> Task requirements:
Your job is to give again, exactly and with no additions, the lines in the records below from the one with "13 veckor (91" through the one with "か？ 法的には？正確には違います。しかし、薄氷の", both included. Omit the pictures.

> Task data:
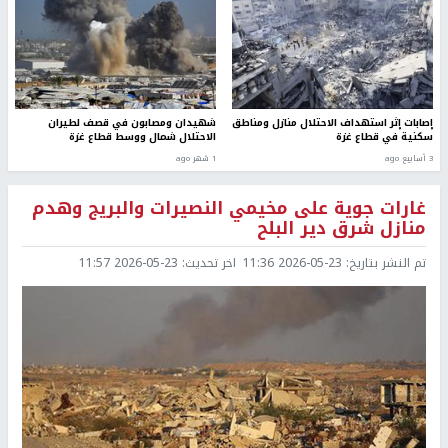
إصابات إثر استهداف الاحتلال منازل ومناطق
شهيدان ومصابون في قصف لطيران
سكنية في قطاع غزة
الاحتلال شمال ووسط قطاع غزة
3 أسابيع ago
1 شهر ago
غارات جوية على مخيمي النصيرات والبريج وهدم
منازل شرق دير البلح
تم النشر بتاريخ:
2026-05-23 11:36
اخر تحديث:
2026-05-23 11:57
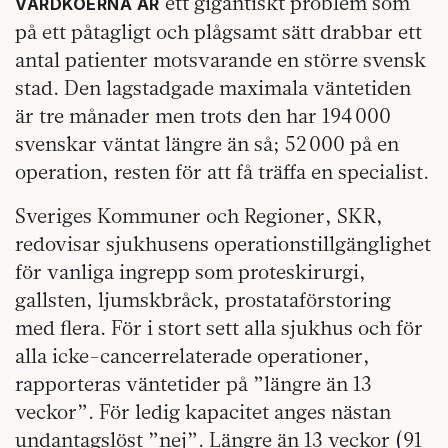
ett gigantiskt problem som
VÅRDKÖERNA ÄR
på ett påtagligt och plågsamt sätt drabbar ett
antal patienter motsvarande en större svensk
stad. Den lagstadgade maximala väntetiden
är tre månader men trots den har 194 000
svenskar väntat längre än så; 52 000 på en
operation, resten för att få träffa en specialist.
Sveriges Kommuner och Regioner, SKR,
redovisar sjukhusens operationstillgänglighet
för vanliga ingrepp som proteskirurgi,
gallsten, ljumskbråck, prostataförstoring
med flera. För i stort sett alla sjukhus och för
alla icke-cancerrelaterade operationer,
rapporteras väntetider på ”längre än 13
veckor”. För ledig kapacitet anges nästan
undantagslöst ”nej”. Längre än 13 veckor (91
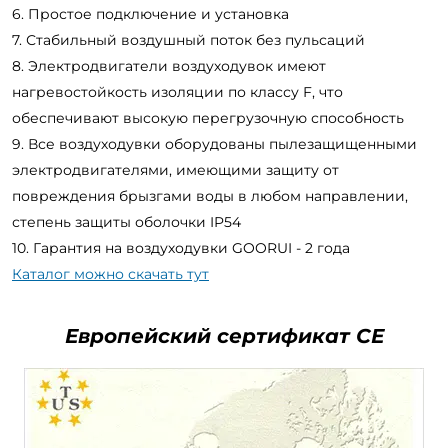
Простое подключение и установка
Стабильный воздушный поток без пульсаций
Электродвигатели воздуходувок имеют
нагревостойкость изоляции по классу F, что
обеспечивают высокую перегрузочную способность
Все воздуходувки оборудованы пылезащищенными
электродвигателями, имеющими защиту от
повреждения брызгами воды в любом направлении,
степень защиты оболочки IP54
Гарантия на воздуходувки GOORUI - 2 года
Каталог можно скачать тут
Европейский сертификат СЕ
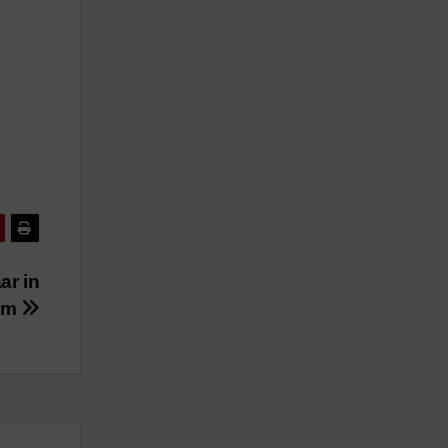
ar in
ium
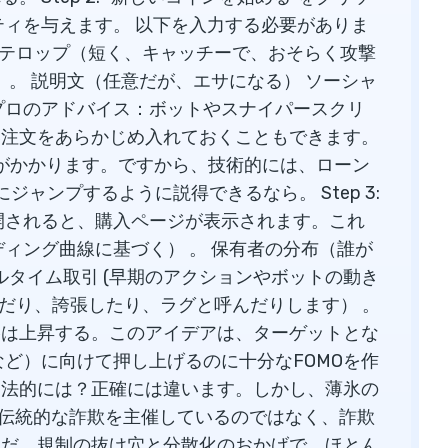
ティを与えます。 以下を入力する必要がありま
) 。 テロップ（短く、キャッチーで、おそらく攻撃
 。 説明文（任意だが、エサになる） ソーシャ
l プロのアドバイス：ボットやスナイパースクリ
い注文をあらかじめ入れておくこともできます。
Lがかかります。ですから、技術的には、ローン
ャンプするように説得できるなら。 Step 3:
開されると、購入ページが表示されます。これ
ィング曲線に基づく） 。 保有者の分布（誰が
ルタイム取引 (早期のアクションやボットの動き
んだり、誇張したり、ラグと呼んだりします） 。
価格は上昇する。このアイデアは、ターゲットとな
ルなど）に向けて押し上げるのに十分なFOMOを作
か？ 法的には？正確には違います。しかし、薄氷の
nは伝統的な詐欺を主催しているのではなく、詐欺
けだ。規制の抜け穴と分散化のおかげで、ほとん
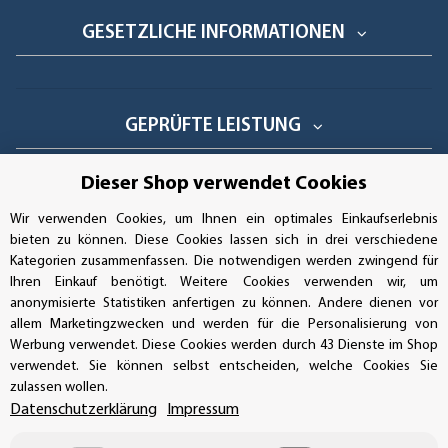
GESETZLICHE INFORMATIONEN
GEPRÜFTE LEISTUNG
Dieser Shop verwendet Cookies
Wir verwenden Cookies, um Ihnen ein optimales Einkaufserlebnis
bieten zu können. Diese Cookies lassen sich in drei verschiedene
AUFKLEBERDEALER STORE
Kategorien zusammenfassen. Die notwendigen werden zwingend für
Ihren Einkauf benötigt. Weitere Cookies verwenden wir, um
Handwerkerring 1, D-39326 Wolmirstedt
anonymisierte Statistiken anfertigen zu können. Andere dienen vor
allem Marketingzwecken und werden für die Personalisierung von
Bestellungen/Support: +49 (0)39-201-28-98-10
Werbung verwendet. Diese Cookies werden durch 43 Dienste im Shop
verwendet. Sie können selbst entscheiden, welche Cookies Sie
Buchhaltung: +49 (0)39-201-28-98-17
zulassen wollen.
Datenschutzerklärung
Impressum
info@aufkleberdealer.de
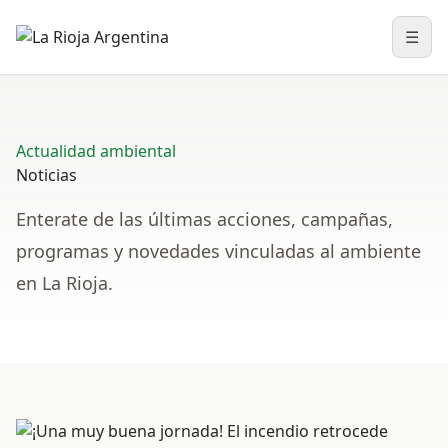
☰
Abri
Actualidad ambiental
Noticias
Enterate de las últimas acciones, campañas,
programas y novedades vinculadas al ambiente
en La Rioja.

> Solved exercise:
undantagslöst ”nej”. Längre än 13 veckor (91
Простое подключение и установка
Стабильный воздушный поток без пульсаций
Электродвигатели воздуходувок имеют
нагревостойкость изоляции по классу F, что
обеспечивают высокую перегрузочную способность
Все воздуходувки оборудованы пылезащищенными
электродвигателями, имеющими защиту от
повреждения брызгами воды в любом направлении,
степень защиты оболочки IP54
Гарантия на воздуходувки GOORUI - 2 года
Каталог можно скачать тут
Европейский сертификат СЕ
ar in
ium
ティを与えます。 以下を入力する必要がありま
) 。 テロップ（短く、キャッチーで、おそらく攻撃
 。 説明文（任意だが、エサになる） ソーシャ
l プロのアドバイス：ボットやスナイパースクリ
い注文をあらかじめ入れておくこともできます。
Lがかかります。ですから、技術的には、ローン
ャンプするように説得できるなら。 Step 3:
開されると、購入ページが表示されます。これ
ィング曲線に基づく） 。 保有者の分布（誰が
ルタイム取引 (早期のアクションやボットの動き
んだり、誇張したり、ラグと呼んだりします） 。
価格は上昇する。このアイデアは、ターゲットとな
ルなど）に向けて押し上げるのに十分なFOMOを作
か？ 法的には？正確には違います。しかし、薄氷の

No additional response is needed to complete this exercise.